Senator of the Nevis Island Assembly
- In office 2013–2022

Personal details
- Party: Concerned Citizens' Movement

= Hazel Brandy-Williams =

Nevisian politician

Hazel Brandy-Williams is a Nevisian politician who from 2013 until 2022 served in the Nevis Island Administration as a government minister and in the Nevis Island Assembly as a Senator.

==Early life and career==
She completed a BA in Finance at the University of the Virgin Islands and later completed an MSc in Risk Management & Financial Services from the University of Glasgow. She proceeded to work in various civil service roles in Nevis from 1988 until 2013.

==Political career==
She was first appointed by Concerned Citizens' Movement leader and Premier of Nevis Vance Amory to serve in the Nevis Island Administration (NIA) in January 2013 as the Junior Minister for Gender, Social Affairs, Social Development, Youths and Sports Affairs, Community Affairs, Import and Export Control, and Licensing Unit.
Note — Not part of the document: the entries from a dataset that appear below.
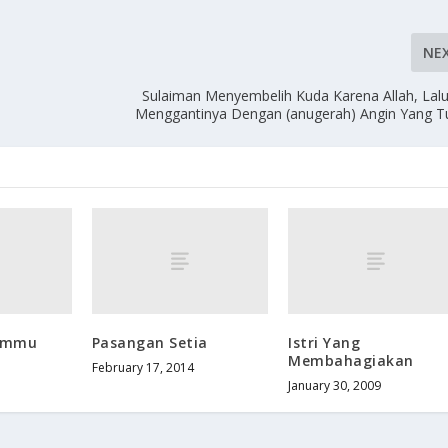
NE
Sulaiman Menyembelih Kuda Karena Allah, Lalu
Menggantinya Dengan (anugerah) Angin Yang T
Ummu
Pasangan Setia
Istri Yang
Membahagiakan
February 17, 2014
January 30, 2009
She was also appointed as a Senator in the Nevis Island Assembly.

In March 2017, she was nominated and later confirmed as party Chairperson of the Concerned Citizens' Movement.

In December 2017, she was re-appointed to the NIA as Junior Minister in the Premier's Ministry with responsibility for Health and Gender Affairs.

She resigned as a Senator shortly before the 2022 Nevis Island Assembly election.